## Material supplied
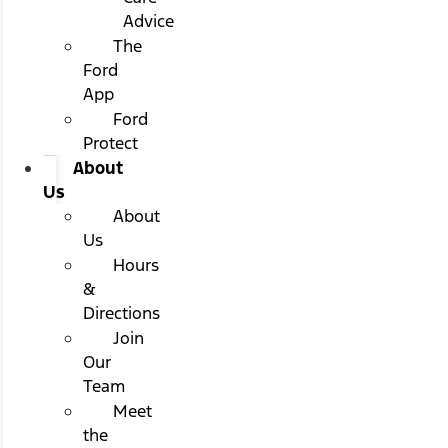
Advice
The
Ford
App
Ford
Protect
About
Us
About
Us
Hours
&
Directions
Join
Our
Team
Meet
the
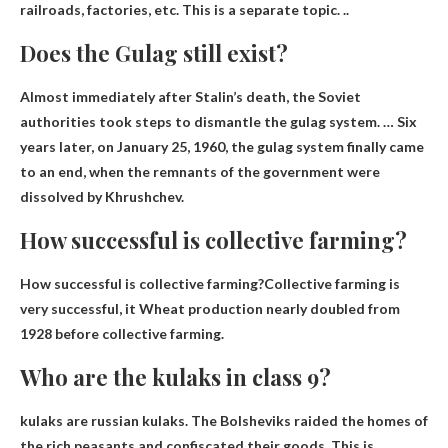
railroads, factories, etc. This is a separate topic. ..
Does the Gulag still exist?
Almost immediately after Stalin’s death, the Soviet
authorities took steps to dismantle the gulag system. … Six
years later, on January 25, 1960, the gulag system finally came
to an end, when the remnants of the government were
dissolved by Khrushchev.
How successful is collective farming?
How successful is collective farming?Collective farming is
very successful, it
Wheat production nearly doubled from
1928
before collective farming.
Who are the kulaks in class 9?
kulaks are
russian kulaks
. The Bolsheviks raided the homes of
the rich peasants and confiscated their goods. This is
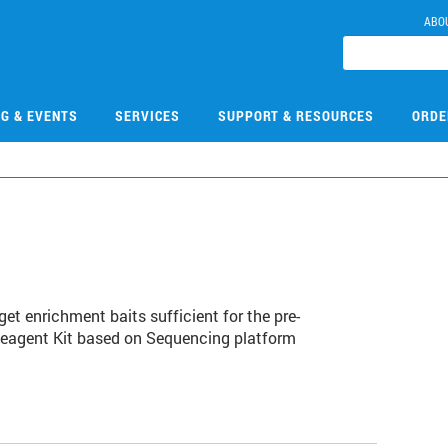
ABO
NG & EVENTS
SERVICES
SUPPORT & RESOURCES
ORDE
1
et enrichment baits sufficient for the pre-
Reagent Kit based on Sequencing platform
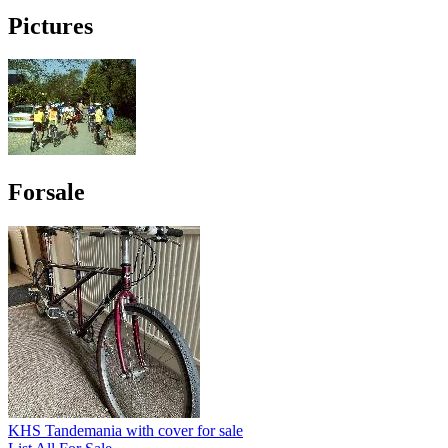
Pictures
Forsale
KHS Tandemania with cover for sale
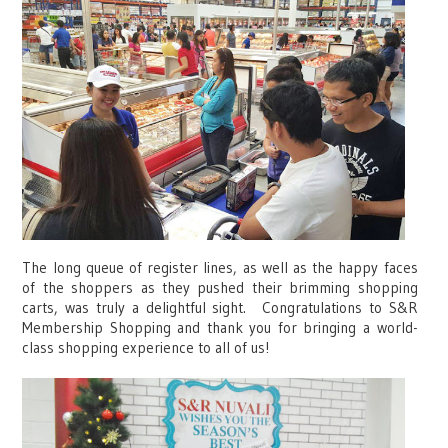
The long queue of register lines, as well as the happy faces
of the shoppers as they pushed their brimming shopping
carts, was truly a delightful sight. Congratulations to S&R
Membership Shopping and thank you for bringing a world-
class shopping experience to all of us!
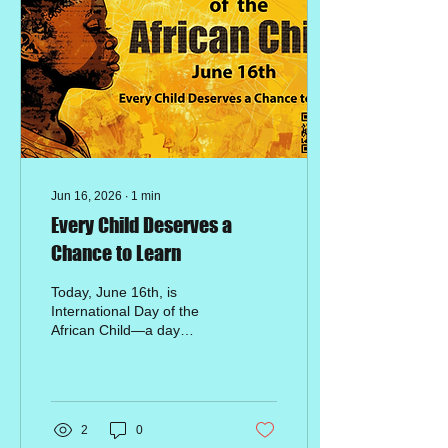
Jun 16, 2026
∙
1
min
Every Child Deserves a
Chance to Learn
Today, June 16th, is
International Day of the
African Child—a day
dedicated to honoring the
courage of students and
advocating for quality
education for every child
across the continent. At
2
0
our special needs school in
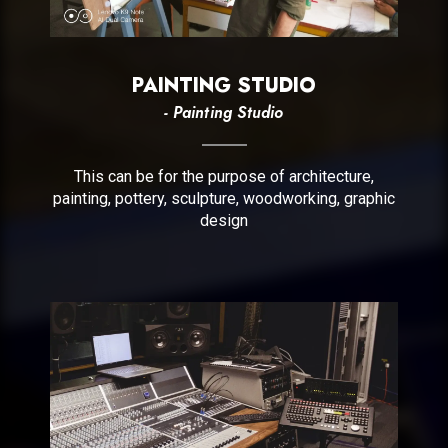
PAINTING STUDIO
- Painting Studio
This can be for the purpose of architecture,
painting, pottery, sculpture, woodworking, graphic
design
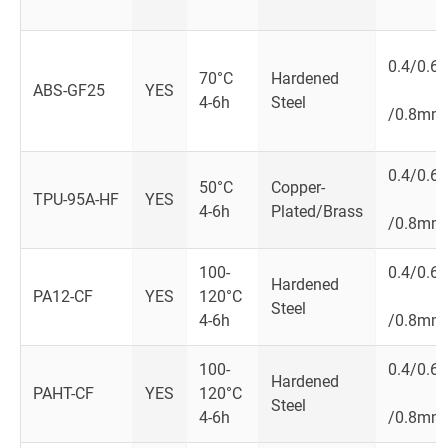
0.4/0.6
70°C
Hardened
ABS-GF25
YES
4-6h
Steel
/0.8mm
0.4/0.6
50°C
Copper-
TPU-95A-HF
YES
4-6h
Plated/Brass
/0.8mm
100-
0.4/0.6
Hardened
PA12-CF
YES
120°C
Steel
4-6h
/0.8mm
100-
0.4/0.6
Hardened
PAHT-CF
YES
120°C
Steel
4-6h
/0.8mm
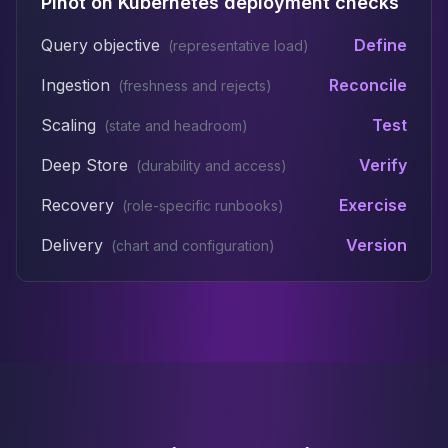
Pinot on Kubernetes deployment checks
Query objective
Define
(
representative load
)
Ingestion
Reconcile
(
freshness and rejects
)
Scaling
Test
(
state and headroom
)
Deep Store
Verify
(
durability and access
)
Recovery
Exercise
(
role-specific runbooks
)
Delivery
Version
(
chart and configuration
)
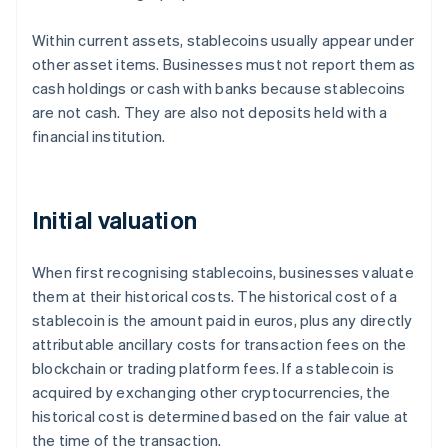
Within current assets, stablecoins usually appear under
other asset items. Businesses must not report them as
cash holdings or cash with banks because stablecoins
are not cash. They are also not deposits held with a
financial institution.
Initial valuation
When first recognising stablecoins, businesses valuate
them at their historical costs. The historical cost of a
stablecoin is the amount paid in euros, plus any directly
attributable ancillary costs for transaction fees on the
blockchain or trading platform fees. If a stablecoin is
acquired by exchanging other cryptocurrencies, the
historical cost is determined based on the fair value at
the time of the transaction.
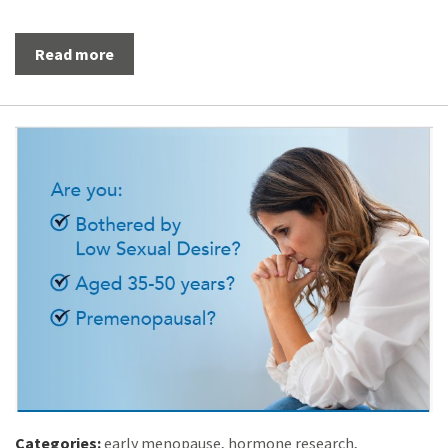
Read more
Categories:
early menopause
,
hormone research
,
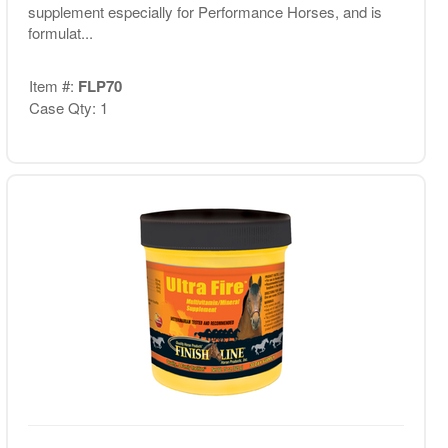
supplement especially for Performance Horses, and is
formulat...
Item #:
FLP70
Case Qty: 1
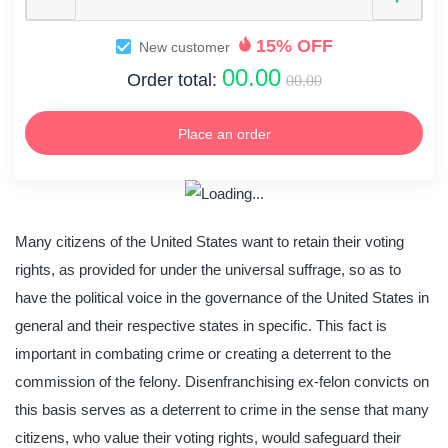
15% OFF
New customer
00.00
Order total:
00.00
Place an order
Many citizens of the United States want to retain their voting
rights, as provided for under the universal suffrage, so as to
have the political voice in the governance of the United States in
general and their respective states in specific. This fact is
important in combating crime or creating a deterrent to the
commission of the felony. Disenfranchising ex-felon convicts on
this basis serves as a deterrent to crime in the sense that many
citizens, who value their voting rights, would safeguard their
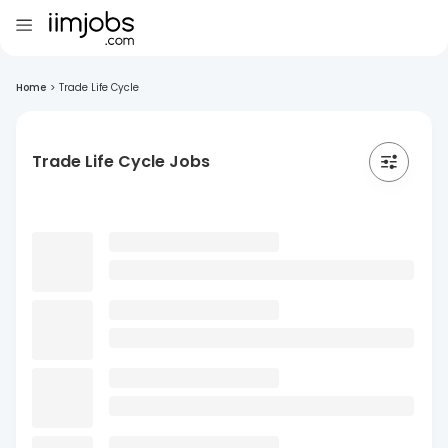
Home
>
Trade Life Cycle
Trade Life Cycle Jobs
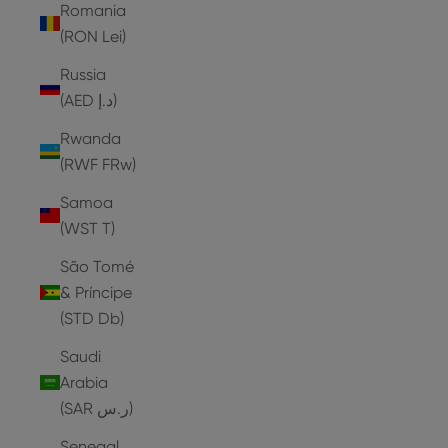
Romania
(RON Lei)
Russia
(AED د.إ)
Rwanda
(RWF FRw)
Samoa
(WST T)
São Tomé
& Príncipe
(STD Db)
Saudi
Arabia
(SAR ر.س)
Senegal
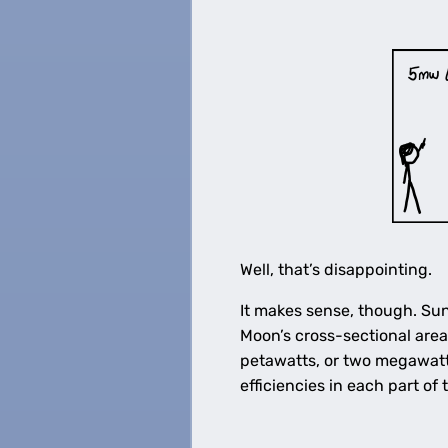
Well, that’s disappointing.
It makes sense, though. Sun
Moon’s cross-sectional area
petawatts, or two megawatts
efficiencies in each part of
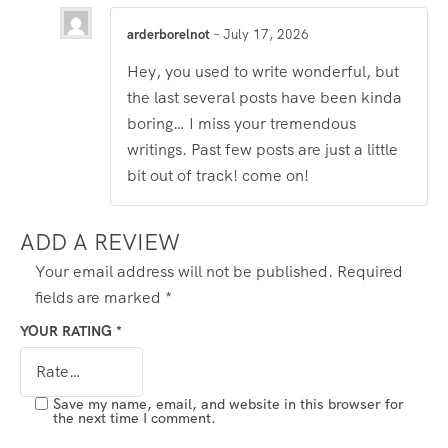
arderborelnot
–
July 17, 2026
Hey, you used to write wonderful, but
the last several posts have been kinda
boring… I miss your tremendous
writings. Past few posts are just a little
bit out of track! come on!
ADD A REVIEW
Your email address will not be published.
Required
fields are marked
*
YOUR RATING
*
Save my name, email, and website in this browser for
the next time I comment.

## Problem to work on
Among the entries above, how many lines hold the string "successful"? Answer with the number only.

## Response box
3